汗ばんだ体の上をずるりと滑っていった布団の感触に、浅い眠りをやぶられた。頭上には、見慣れぬ天井がひろがっている。白じら明けの薄あかりのなかで、井上は目をほそめてそれを見た。
なぜ、ここにいるのか。ゆうべ何があったのか。考えをめぐらすまでもない。全身を浸している心地よい疲労は、そのまま数刻前のできごとの余韻だった。そして、となりに横たわる体のぬくもり。

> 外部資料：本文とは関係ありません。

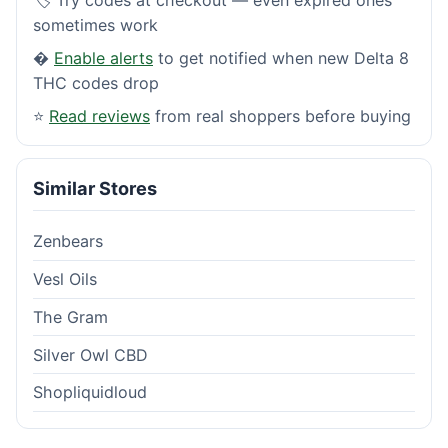
sometimes work
�
Enable alerts
to get notified when new Delta 8
THC codes drop
⭐
Read reviews
from real shoppers before buying
Similar Stores
Zenbears
Vesl Oils
The Gram
Silver Owl CBD
Shopliquidloud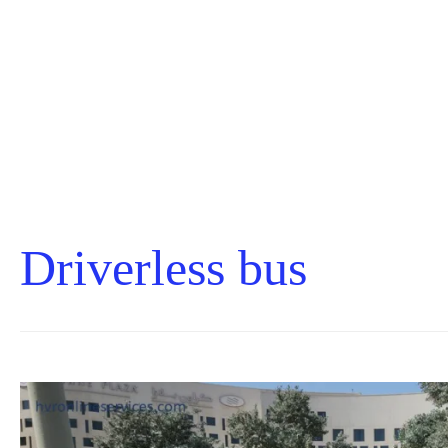
Driverless bus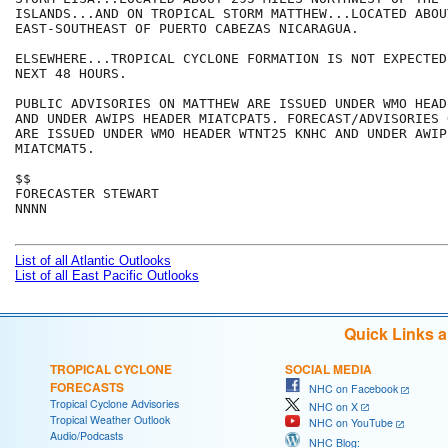
ISLANDS...AND ON TROPICAL STORM MATTHEW...LOCATED ABOU
EAST-SOUTHEAST OF PUERTO CABEZAS NICARAGUA. 

ELSEWHERE...TROPICAL CYCLONE FORMATION IS NOT EXPECTED
NEXT 48 HOURS.

PUBLIC ADVISORIES ON MATTHEW ARE ISSUED UNDER WMO HEAD
AND UNDER AWIPS HEADER MIATCPAT5. FORECAST/ADVISORIES 
ARE ISSUED UNDER WMO HEADER WTNT25 KNHC AND UNDER AWIP
MIATCMAT5.

$$

FORECASTER STEWART

NNNN

List of all Atlantic Outlooks
List of all East Pacific Outlooks
Quick Links 
TROPICAL CYCLONE
SOCIAL MEDIA
FORECASTS
NHC on Facebook
Tropical Cyclone Advisories
NHC on X
Tropical Weather Outlook
NHC on YouTube
Audio/Podcasts
NHC Blog: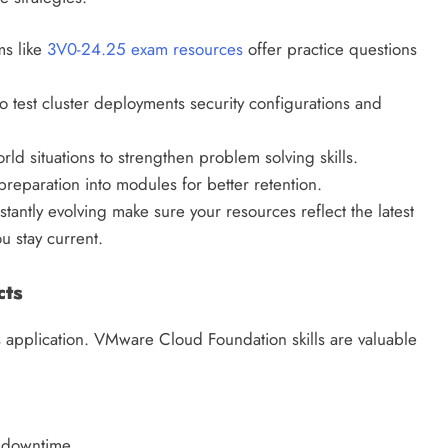
s like
3V0-24.25 exam resources
offer practice questions
o test cluster deployments security configurations and
ld situations to strengthen problem solving skills.
reparation into modules for better retention.
ntly evolving make sure your resources reflect the latest
u stay current.
cts
 application. VMware Cloud Foundation skills are valuable
 downtime.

木戸は布団を抱えたまま寝返りを打ったらしい。井上から奪われた分も、白い褥は肩まですっぽりと、木戸の肌を覆っている。その綿の下に、さっきの交歓の痕が無数に散っているはずだった。
顔を覗き込むと、口がわずかに開いていて、その紅い闇の奥からしずかな寝息が洩れていた。端整な顔の、しかし少しだらしのないその表情が、いやに井上の官能をくすぐった。
(唇が……)
いつもより腫れぼったいようだ、と井上は思った。ゆうべ何度も激しく吸い上げ、時に噛みついた薄い皮膚は、おかげでふっくらと腫れあがっているようだった。
手を伸ばして、枕元の水差しをとる。喉が渇いているのかどうか……あれほど激しく求め、汗をかいたあとだからかわいていそうなものだが、自分ではよくわからなかった。ただ、木戸の寝顔を見ているうちにたまらなく焦れったくなり、その疼きのもっていきどころに困って、そばにあった水差しをつかんだにすぎない。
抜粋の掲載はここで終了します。